In an address to Congress in 1945, Gen. Dwight D. Eisenhower remarked: “The Red Cross, with its clubs for recreation, its coffee and doughnuts in the forward areas, its readiness to meet the needs of the well and to help minister to the wounded…has often seemed to be the friendly hand of this nation, reaching across the sea to sustain its fighting men.”
As a Red Cross volunteer, Cecily served aboard the USS Chateau Thierry, a ship that served both the U.S. Army and U.S. Navy during its decorated history. Cecily crossed the Atlantic many times, caring for Allied troops on the ship. She was there during liberation of Southern France and Italy, witnessing history as she served those returning from the battlefield. Jeanne recalls stories her mother told of seeing concentration camps liberated, and witnessing the horrors of war – including soldiers returning with grave injuries and wounds of war, both seen and unseen.
Aboard the USS Chateau Thierry, Cecily and fellow Red Cross volunteers provided compassionate care to soldiers, offering comfort and companionship. “She was there to facilitate the lives of the soldiers, in non-medical capacities,” says Jeanne. Many wounded soldiers depended on Red Cross volunteers like Cecily to help them with daily tasks and to adjust to their new reality. “She would write their letters, she would make sure letters got home to their families.
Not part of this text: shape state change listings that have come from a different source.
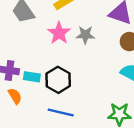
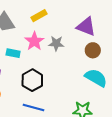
cyan rectangle: (32, 77) -> (13, 53), moved

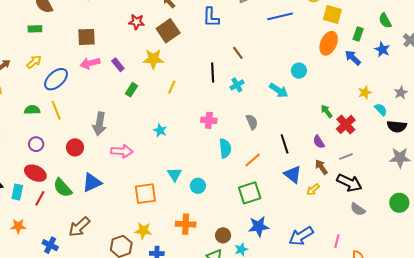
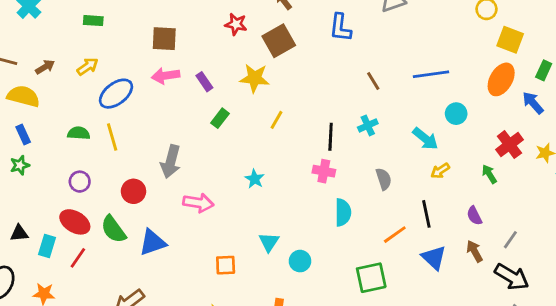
blue line: (280, 16) -> (431, 74), moved
black line: (213, 72) -> (331, 137), moved
red cross: (346, 124) -> (509, 145), moved
gray line: (346, 157) -> (510, 240), turned -40
orange line: (253, 160) -> (395, 235), moved
green semicircle: (63, 188) -> (113, 229), moved
yellow arrow: (313, 190) -> (440, 171), moved
orange square: (145, 194) -> (226, 265), size x0.7

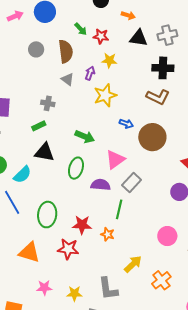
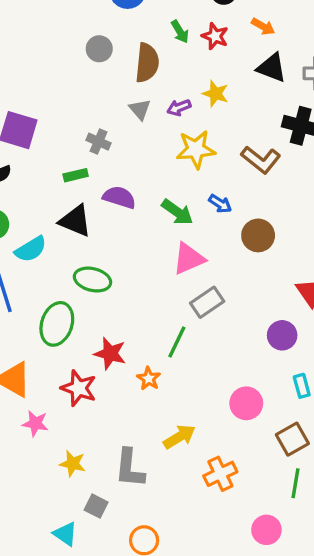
red star: (101, 36) -> (215, 36), moved
purple arrow: (90, 73) -> (179, 108), turned -144
brown L-shape: (158, 97) -> (261, 160), moved
green arrow: (85, 137) -> (177, 212), moved
brown circle: (152, 137) -> (258, 235), size x0.7
green ellipse: (76, 168) -> (92, 280), moved, turned 75
purple semicircle: (101, 185) -> (119, 197), moved
pink star: (44, 288) -> (35, 423), moved

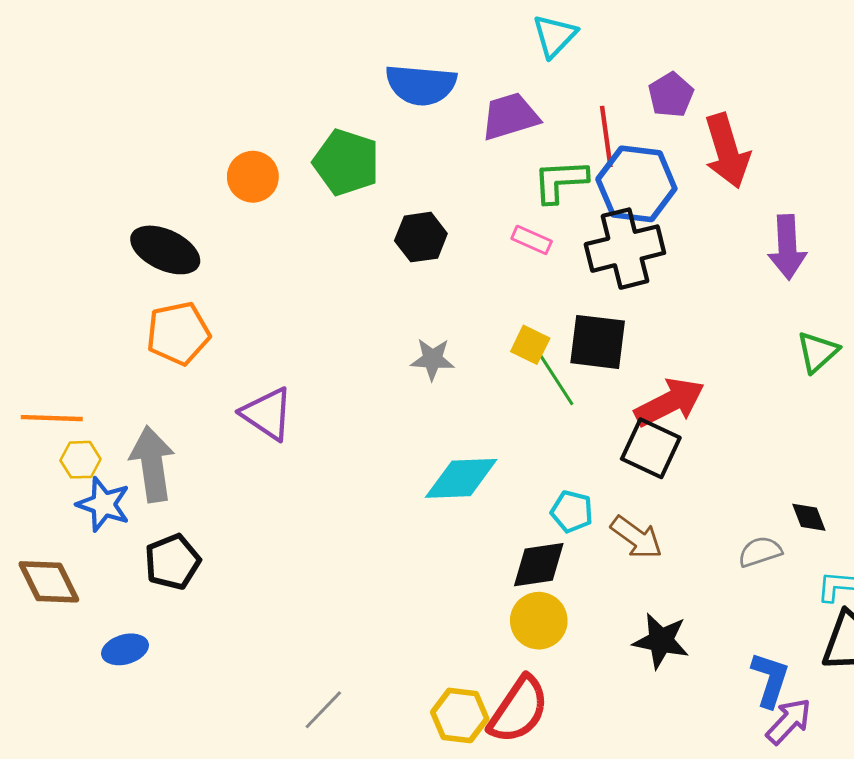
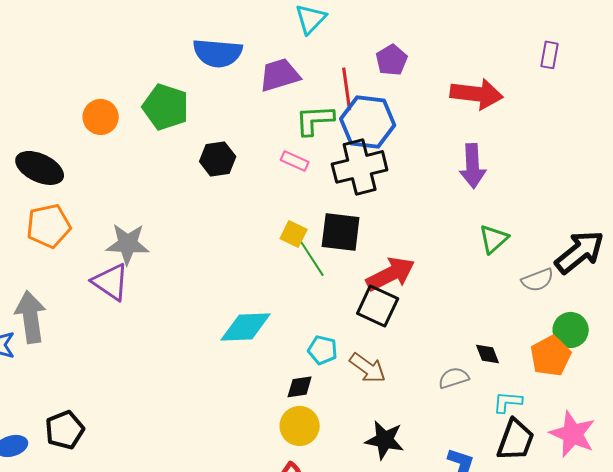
red arrow: (727, 151) -> (477, 94), moved, turned -66
gray star: (432, 359) -> (128, 244), moved, size x1.4
black pentagon: (172, 562) -> (65, 430), moved
black diamond: (539, 565) -> (300, 387), size x0.7

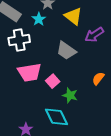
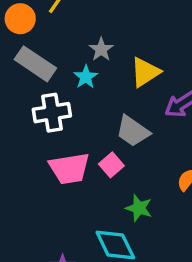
yellow triangle: (73, 16) -> (145, 72), turned 48
pink square: (53, 81) -> (111, 165), moved

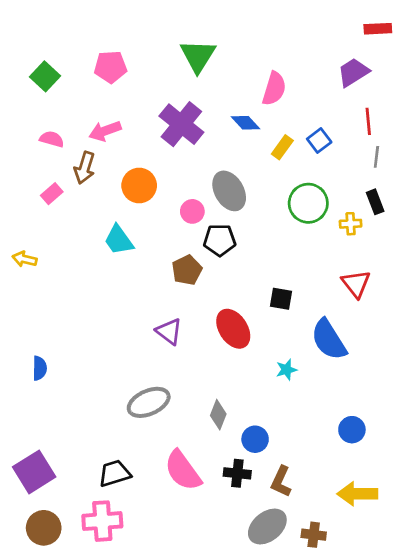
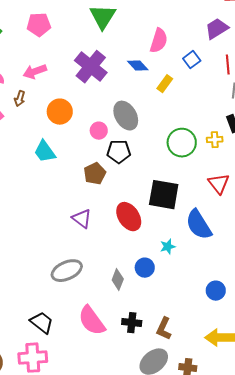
blue square: (319, 140) -> (192, 60), moved
brown arrow: (85, 168) -> (20, 99), size x0.7
green circle: (308, 203) -> (182, 143), moved
black square: (281, 299) -> (164, 195), size x1.8
blue circle: (255, 439) -> (145, 268), moved
black trapezoid: (115, 473) -> (42, 323), turned 55

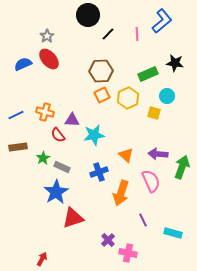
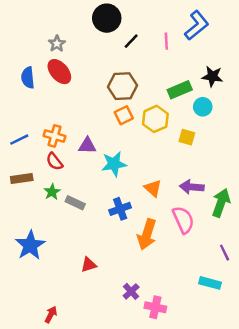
blue semicircle: (23, 64) -> (28, 78), turned -72
cyan circle: (167, 96) -> (203, 107), moved
red semicircle: (58, 135) -> (54, 161), moved
blue star: (56, 192) -> (30, 245), moved
red triangle: (73, 218) -> (89, 265), size x0.6
purple line: (143, 220) -> (225, 253), moved

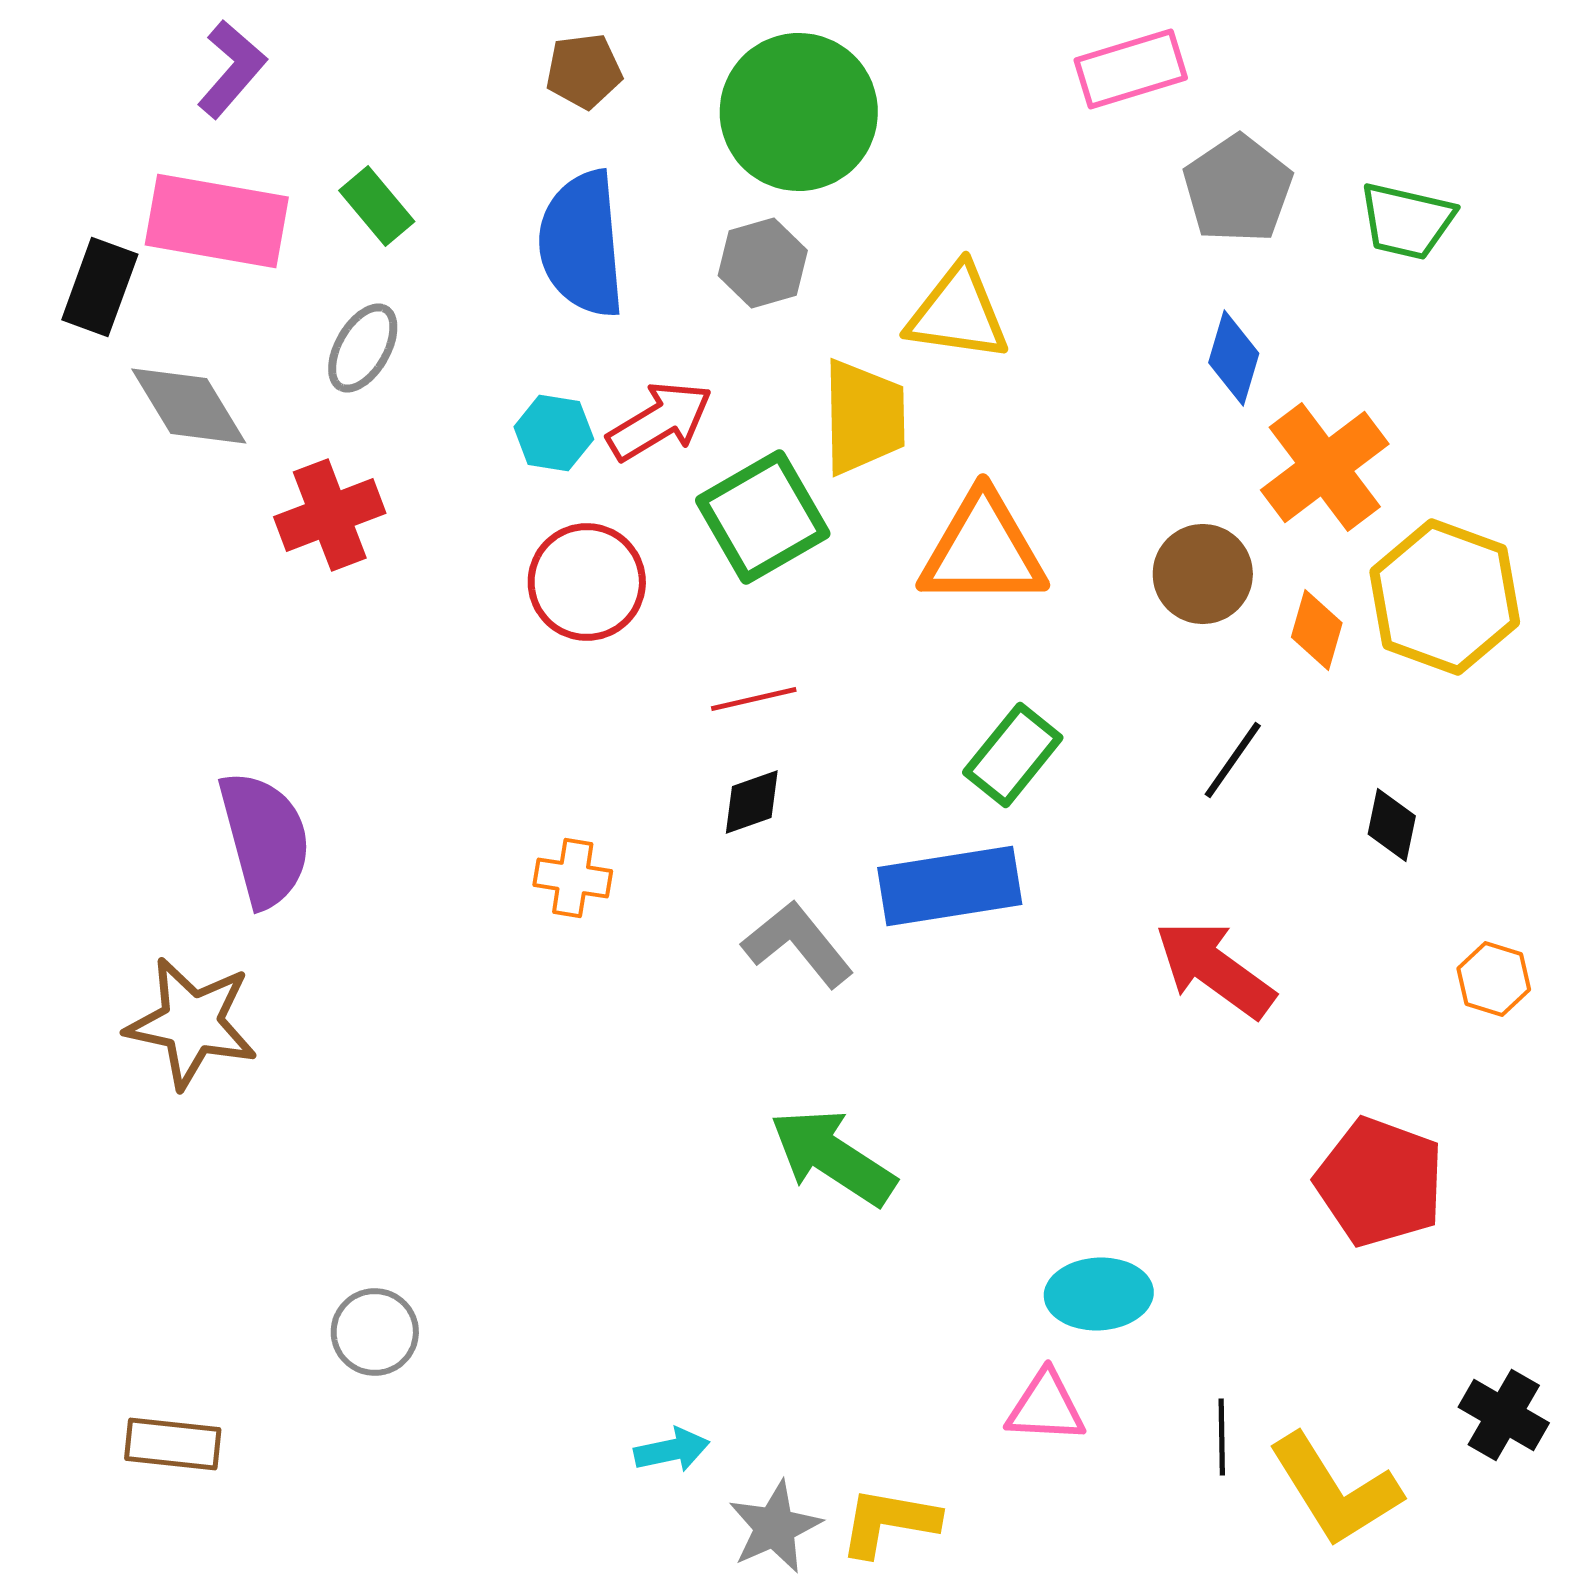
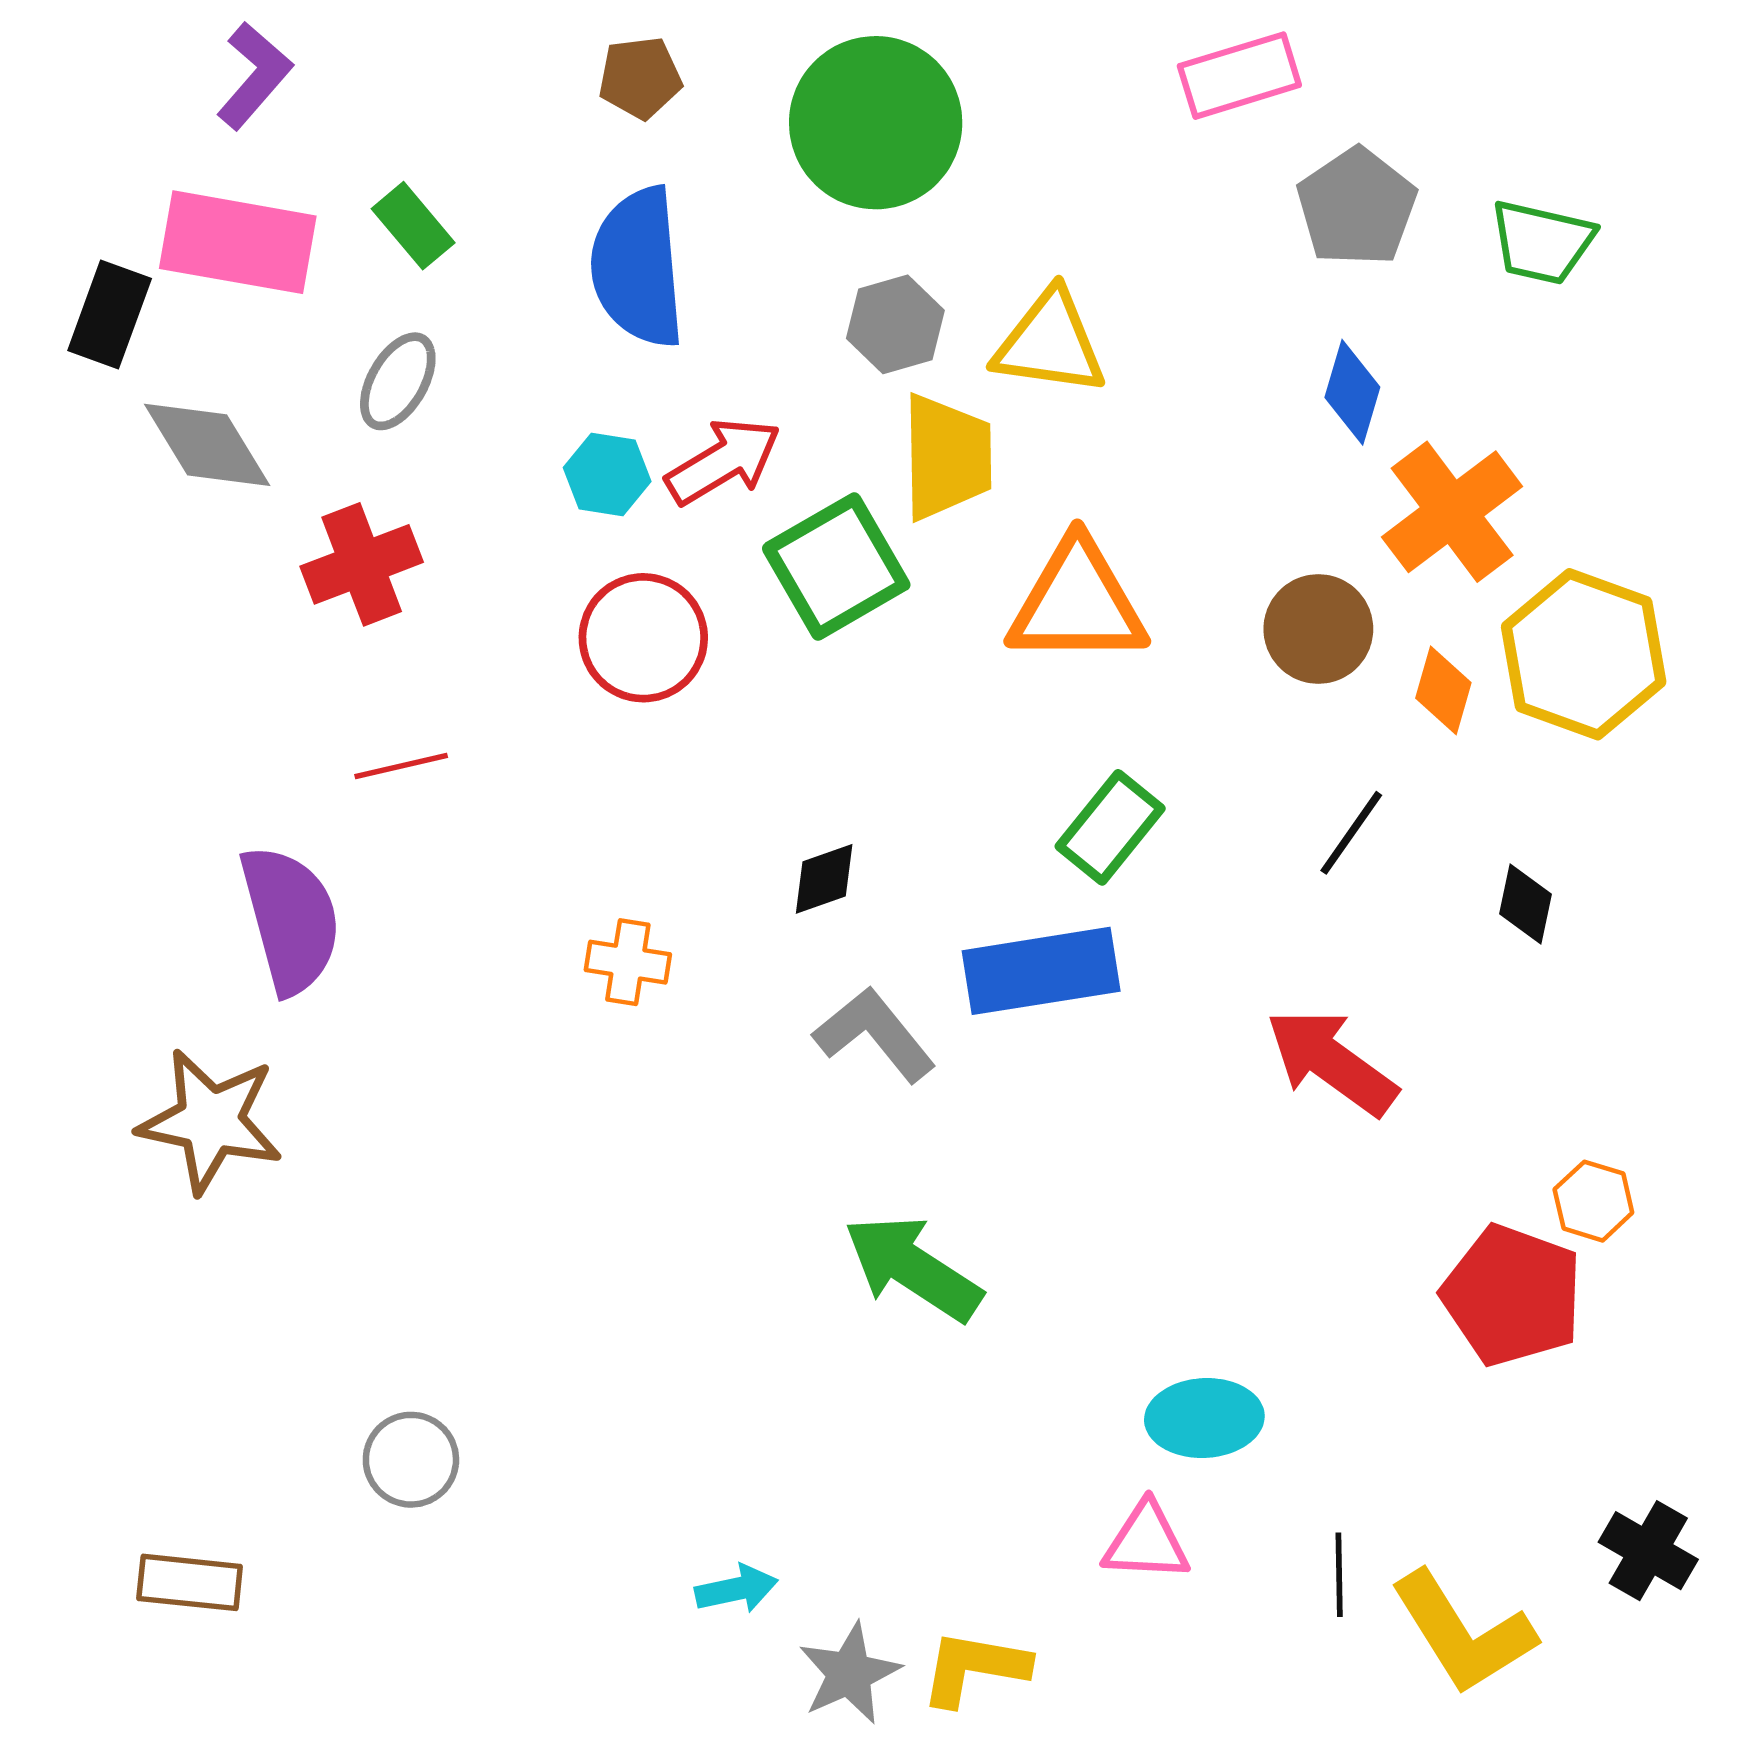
gray hexagon: (763, 263) -> (895, 324), moved
red line: (754, 699) -> (401, 766), moved
orange hexagon: (1494, 979) -> (1593, 1201), moved

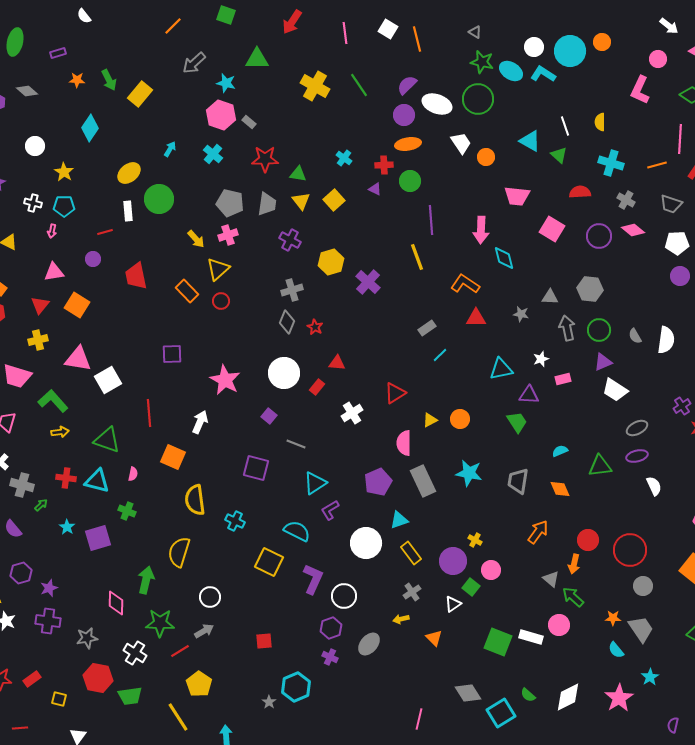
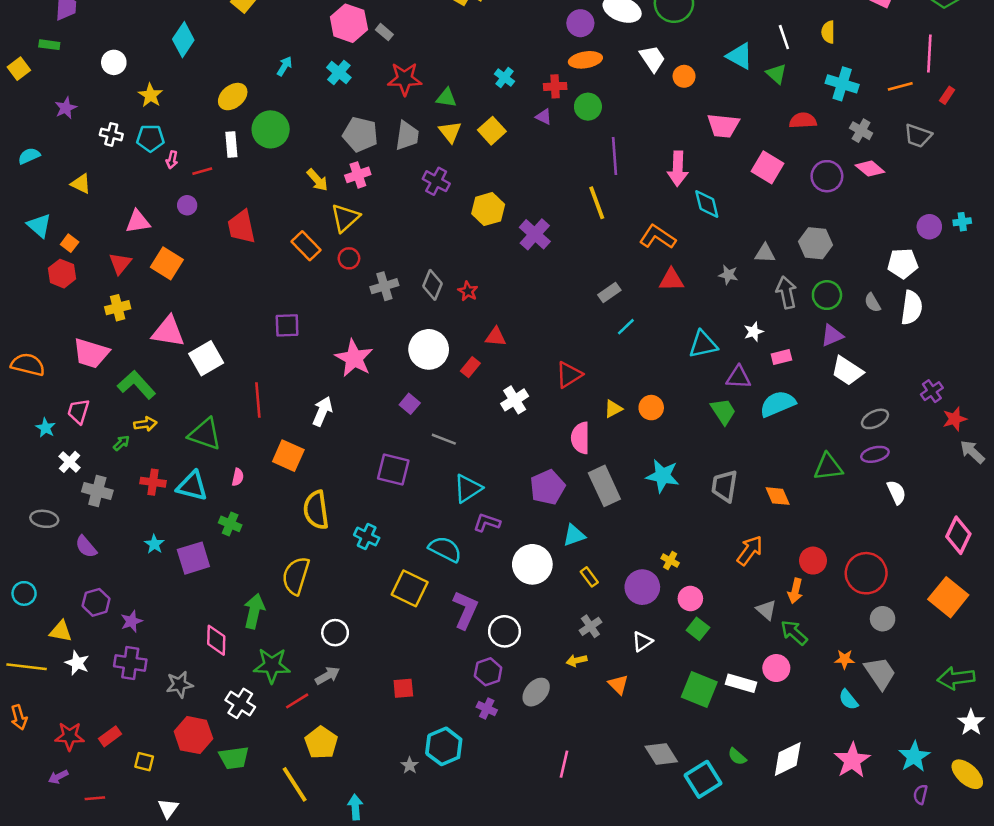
pink arrow: (52, 231) -> (172, 160), moved
white pentagon: (677, 243) -> (903, 263), moved
gray cross: (292, 290) -> (384, 286), moved
cyan semicircle: (560, 451) -> (778, 404), moved, size x1.8
green arrow: (41, 505) -> (121, 443), moved
purple L-shape: (330, 510) -> (487, 523), turned 50
yellow rectangle: (411, 553) -> (589, 577), size x0.7
green square: (471, 587) -> (698, 629), moved
cyan star: (650, 677) -> (914, 757), moved, size x1.4
pink line: (419, 719) -> (564, 764), moved

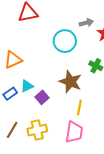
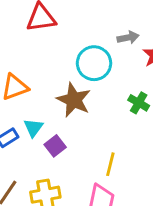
brown star: (70, 82) -> (74, 100), moved
cyan triangle: (27, 86) -> (33, 128), turned -32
There was a small library on the ship that had records and books…she would come in with a portable record player and play their favorite songs and read them books,” says Jeanne. “Her job was to attend to anything to facilitate their lives in this new reality they found themselves in.” A hero serving heroes.
Cecily’s selfless service, and the service of all Red Cross volunteers during World War II, is part of the proud legacy of the American Red Cross, and one that continues today though Red Cross Service to the Armed Forces, which continues to provide support for military service members, veterans and their families.
After the war, and raising her three children, Cecily earned a law degree, and continued her service to others by becoming a teacher, teaching English as a Second Language (ESL), as well as teaching citizenship classes. Cecily formed lasting and meaningful relationships with her students, attending their swearing in ceremonies, keeping in touch with them and paying them visits when she could.
“She had a real openness to people and a wonderful curiosity. She was a very curious person and very adventurous,” says Jeanne.
Jeanne recalls a humorous story that captures Cecily’s sense of fearlessness and zest for adventure. “Our cousin was a pilot, and piloted a small plane. He flew her [Cecily] to a family reunion once, and they hit turbulence. For a normal person, there would be a lot of fear, but my mother had a big smile on her face.” Jeanne remembers her mother as an optimist, a humanitarian, and a hero.
Cecily’s name and history of service is now reflected in the Service to the Armed Forces: Our Legacy Continues Project, which memorializes the names and stories of Red Cross volunteers who have served alongside the U.S. military.
On July 6, 2021, Cecily’s family honored their mother, who lived a memorable 101 years, with a burial at sea. The ceremony is in homage to Cecily’s love for being on the water, which her family believes grew out of her time aboard the USS Chateau Thierry with the Red Cross. Before the burial, Cecily’s family was presented with a Red Cross letter of appreciation, certificate of commendation and a Red Cross flag in thanks for her service to the Red Cross, to our country, and to our nation’s Greatest Generation.